*** Records supplied ***

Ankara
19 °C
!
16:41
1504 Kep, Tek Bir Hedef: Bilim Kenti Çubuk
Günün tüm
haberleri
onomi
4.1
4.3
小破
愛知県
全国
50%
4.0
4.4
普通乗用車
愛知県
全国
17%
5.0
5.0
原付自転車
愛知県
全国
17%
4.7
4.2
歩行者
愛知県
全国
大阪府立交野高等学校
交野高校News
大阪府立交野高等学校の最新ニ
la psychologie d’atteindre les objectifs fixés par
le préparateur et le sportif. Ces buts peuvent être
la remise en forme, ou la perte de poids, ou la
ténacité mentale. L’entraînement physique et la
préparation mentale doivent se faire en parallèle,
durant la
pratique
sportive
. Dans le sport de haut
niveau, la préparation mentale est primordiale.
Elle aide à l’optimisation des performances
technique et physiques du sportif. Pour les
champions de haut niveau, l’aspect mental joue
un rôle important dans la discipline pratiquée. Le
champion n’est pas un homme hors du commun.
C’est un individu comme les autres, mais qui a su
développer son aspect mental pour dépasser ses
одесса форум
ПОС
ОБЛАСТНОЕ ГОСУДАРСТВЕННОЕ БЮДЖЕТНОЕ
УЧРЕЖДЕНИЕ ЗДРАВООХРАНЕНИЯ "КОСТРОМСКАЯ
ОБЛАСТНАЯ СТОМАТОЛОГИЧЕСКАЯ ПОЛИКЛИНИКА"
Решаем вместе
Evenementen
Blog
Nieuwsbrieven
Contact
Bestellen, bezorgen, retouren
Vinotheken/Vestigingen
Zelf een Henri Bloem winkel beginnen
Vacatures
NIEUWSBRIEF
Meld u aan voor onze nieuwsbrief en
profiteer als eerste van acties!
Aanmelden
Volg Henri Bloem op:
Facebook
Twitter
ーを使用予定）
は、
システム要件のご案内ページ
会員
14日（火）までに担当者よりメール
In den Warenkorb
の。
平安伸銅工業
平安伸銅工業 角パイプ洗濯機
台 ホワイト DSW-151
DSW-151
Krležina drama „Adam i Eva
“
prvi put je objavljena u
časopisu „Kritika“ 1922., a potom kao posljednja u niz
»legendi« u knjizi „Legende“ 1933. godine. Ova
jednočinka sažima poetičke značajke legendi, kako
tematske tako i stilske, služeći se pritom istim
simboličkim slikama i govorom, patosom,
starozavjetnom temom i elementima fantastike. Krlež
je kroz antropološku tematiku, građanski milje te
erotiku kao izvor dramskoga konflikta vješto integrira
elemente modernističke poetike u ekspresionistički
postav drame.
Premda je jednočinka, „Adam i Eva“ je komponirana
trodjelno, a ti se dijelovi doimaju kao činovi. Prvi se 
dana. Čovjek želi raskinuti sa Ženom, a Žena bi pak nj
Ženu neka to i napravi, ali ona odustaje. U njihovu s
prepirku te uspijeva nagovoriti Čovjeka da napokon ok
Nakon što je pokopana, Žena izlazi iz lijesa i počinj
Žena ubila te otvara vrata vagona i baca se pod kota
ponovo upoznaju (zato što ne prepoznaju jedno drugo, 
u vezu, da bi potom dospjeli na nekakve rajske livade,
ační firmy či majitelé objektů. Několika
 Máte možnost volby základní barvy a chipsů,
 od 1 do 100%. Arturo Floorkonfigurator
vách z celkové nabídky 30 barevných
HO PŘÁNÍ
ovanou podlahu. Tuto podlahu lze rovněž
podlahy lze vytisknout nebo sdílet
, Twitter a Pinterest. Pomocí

*** End of Records supplied ***

● Task requirements: Among the records above, find each line holding the string "legendi" and pull it out.

● Your response:
»legendi« u knjizi „Legende“ 1933. godine. Ova
jednočinka sažima poetičke značajke legendi, kako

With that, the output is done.